[Page-level text extractions]
==========

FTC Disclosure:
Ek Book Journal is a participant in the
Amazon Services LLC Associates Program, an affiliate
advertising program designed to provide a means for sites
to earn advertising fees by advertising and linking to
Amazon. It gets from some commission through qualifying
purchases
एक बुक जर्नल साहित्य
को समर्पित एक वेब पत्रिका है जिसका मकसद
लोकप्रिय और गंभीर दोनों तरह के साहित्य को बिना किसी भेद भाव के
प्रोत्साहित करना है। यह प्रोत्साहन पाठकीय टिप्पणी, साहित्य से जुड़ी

==========

● TASK TO COMPLETE:
Every line above with the word "advertising" belongs in the answer, copied as written.

● THE COMPLETED TASK:
advertising program designed to provide a means for sites
to earn advertising fees by advertising and linking to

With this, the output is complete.